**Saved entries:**

——

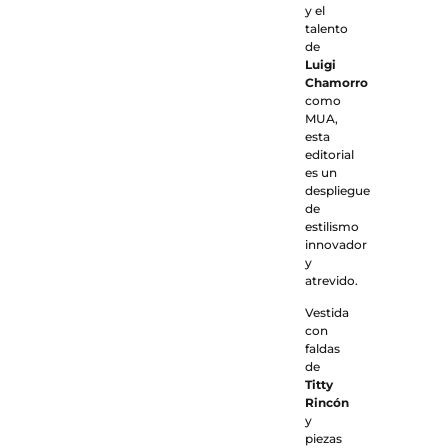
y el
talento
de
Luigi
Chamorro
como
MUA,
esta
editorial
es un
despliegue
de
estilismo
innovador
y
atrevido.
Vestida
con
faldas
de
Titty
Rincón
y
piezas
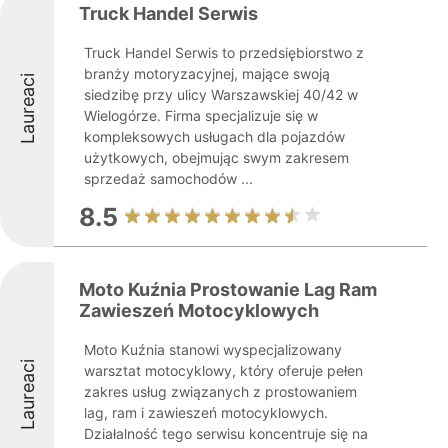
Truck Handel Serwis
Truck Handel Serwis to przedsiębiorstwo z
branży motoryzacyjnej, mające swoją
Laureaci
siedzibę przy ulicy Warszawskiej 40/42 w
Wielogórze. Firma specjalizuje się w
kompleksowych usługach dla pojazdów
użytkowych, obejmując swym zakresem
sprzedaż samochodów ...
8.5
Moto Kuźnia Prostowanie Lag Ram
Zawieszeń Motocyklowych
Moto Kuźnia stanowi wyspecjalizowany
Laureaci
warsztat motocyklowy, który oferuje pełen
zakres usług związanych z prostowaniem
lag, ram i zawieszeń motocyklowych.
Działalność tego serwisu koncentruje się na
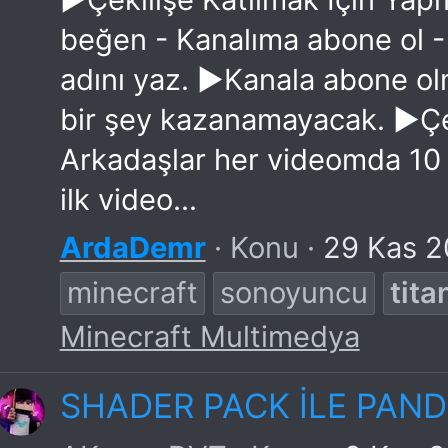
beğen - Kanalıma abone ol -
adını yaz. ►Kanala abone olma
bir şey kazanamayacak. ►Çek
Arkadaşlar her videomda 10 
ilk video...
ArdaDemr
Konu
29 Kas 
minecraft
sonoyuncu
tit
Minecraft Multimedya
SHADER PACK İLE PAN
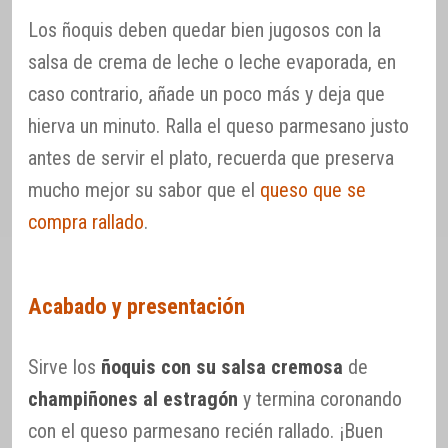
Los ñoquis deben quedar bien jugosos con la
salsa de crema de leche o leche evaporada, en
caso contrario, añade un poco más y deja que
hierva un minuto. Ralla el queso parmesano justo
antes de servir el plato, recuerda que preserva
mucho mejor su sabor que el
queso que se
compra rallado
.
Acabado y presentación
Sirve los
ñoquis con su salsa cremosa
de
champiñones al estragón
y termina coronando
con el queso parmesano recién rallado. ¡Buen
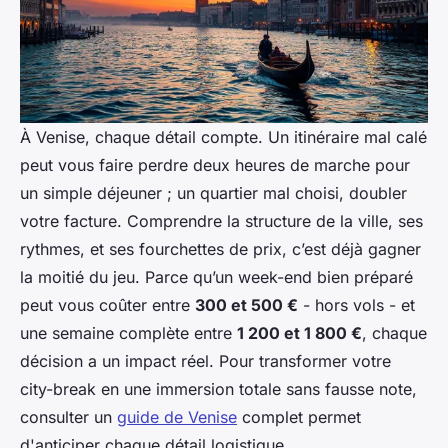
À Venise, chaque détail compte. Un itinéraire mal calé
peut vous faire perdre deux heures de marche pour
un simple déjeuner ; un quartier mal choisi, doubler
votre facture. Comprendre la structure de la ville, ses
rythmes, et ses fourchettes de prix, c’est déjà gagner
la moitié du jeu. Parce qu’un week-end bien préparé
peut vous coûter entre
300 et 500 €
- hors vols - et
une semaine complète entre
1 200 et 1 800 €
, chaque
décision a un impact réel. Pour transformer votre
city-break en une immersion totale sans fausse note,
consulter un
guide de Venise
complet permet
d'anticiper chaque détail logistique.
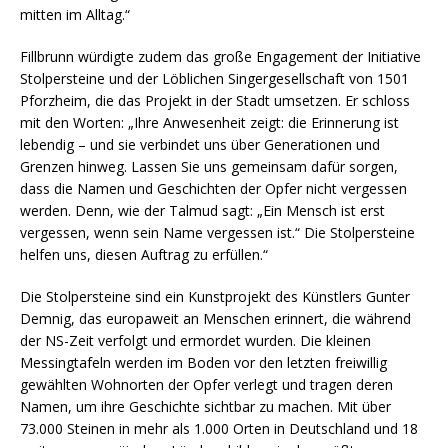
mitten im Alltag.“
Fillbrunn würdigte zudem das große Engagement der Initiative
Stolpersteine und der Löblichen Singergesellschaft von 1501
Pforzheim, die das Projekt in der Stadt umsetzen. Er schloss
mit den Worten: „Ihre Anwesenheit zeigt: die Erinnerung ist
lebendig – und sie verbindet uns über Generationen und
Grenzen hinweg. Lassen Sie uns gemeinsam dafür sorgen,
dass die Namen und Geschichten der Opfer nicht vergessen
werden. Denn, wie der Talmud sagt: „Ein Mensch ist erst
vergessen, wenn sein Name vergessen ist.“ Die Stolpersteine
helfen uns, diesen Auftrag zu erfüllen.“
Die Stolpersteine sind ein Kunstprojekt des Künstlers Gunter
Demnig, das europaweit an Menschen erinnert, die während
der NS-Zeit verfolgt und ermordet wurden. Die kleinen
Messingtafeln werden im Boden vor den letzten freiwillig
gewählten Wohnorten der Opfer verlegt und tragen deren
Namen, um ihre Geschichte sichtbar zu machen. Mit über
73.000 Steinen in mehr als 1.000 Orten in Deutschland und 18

——

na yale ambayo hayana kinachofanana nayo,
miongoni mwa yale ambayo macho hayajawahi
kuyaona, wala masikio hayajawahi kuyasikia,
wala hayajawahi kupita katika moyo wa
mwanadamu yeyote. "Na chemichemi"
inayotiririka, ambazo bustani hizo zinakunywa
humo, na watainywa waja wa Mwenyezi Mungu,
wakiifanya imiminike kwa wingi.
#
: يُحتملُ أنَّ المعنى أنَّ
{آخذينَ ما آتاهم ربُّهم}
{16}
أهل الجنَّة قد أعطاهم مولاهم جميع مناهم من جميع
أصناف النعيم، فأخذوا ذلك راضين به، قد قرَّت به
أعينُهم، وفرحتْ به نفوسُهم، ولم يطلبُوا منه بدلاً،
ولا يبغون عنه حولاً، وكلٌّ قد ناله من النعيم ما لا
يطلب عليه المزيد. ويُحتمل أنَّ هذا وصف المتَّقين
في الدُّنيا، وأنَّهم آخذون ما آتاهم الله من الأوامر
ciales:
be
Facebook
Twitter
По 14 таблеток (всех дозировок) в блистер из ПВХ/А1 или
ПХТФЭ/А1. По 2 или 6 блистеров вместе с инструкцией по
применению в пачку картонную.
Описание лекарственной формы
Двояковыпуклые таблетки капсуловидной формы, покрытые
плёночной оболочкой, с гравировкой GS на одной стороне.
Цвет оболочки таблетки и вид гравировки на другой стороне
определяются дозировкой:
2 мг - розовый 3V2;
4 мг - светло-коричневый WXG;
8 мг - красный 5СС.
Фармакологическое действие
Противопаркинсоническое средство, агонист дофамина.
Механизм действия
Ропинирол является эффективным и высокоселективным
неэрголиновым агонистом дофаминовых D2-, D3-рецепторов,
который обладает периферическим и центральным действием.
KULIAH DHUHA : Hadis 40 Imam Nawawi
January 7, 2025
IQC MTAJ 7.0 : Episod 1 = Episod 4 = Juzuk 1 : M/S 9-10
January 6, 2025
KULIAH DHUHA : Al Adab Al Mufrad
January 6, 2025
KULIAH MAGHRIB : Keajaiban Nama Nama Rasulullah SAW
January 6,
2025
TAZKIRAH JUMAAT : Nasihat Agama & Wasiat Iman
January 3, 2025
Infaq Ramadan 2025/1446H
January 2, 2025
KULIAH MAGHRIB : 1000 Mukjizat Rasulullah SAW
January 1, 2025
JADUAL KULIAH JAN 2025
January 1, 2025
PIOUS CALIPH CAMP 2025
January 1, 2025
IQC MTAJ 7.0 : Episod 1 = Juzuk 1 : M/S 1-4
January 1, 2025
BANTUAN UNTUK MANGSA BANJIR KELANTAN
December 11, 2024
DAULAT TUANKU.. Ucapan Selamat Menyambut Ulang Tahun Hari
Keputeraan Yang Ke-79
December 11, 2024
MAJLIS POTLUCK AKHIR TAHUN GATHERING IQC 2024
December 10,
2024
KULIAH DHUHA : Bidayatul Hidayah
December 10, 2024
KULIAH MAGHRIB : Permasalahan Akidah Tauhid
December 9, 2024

——

**Task requirements:** Take the lines above starting at the one containing "Truck Handel Serwis to przedsiębiorstwo z" and ending at the one containing "votre facture. Comprendre", and print them again exactly, without pictures.

**Problem solution:**
Truck Handel Serwis to przedsiębiorstwo z
branży motoryzacyjnej, mające swoją
Laureaci
siedzibę przy ulicy Warszawskiej 40/42 w
Wielogórze. Firma specjalizuje się w
kompleksowych usługach dla pojazdów
użytkowych, obejmując swym zakresem
sprzedaż samochodów ...
8.5
Moto Kuźnia Prostowanie Lag Ram
Zawieszeń Motocyklowych
Moto Kuźnia stanowi wyspecjalizowany
Laureaci
warsztat motocyklowy, który oferuje pełen
zakres usług związanych z prostowaniem
lag, ram i zawieszeń motocyklowych.
Działalność tego serwisu koncentruje się na
beğen - Kanalıma abone ol -
adını yaz. ►Kanala abone olma
bir şey kazanamayacak. ►Çek
Arkadaşlar her videomda 10 
ilk video...
ArdaDemr
Konu
29 Kas 
minecraft
sonoyuncu
tit
Minecraft Multimedya
SHADER PACK İLE PAN
Los ñoquis deben quedar bien jugosos con la
salsa de crema de leche o leche evaporada, en
caso contrario, añade un poco más y deja que
hierva un minuto. Ralla el queso parmesano justo
antes de servir el plato, recuerda que preserva
mucho mejor su sabor que el
queso que se
compra rallado
.
Acabado y presentación
Sirve los
ñoquis con su salsa cremosa
de
champiñones al estragón
y termina coronando
con el queso parmesano recién rallado. ¡Buen
À Venise, chaque détail compte. Un itinéraire mal calé
peut vous faire perdre deux heures de marche pour
un simple déjeuner ; un quartier mal choisi, doubler
votre facture. Comprendre la structure de la ville, ses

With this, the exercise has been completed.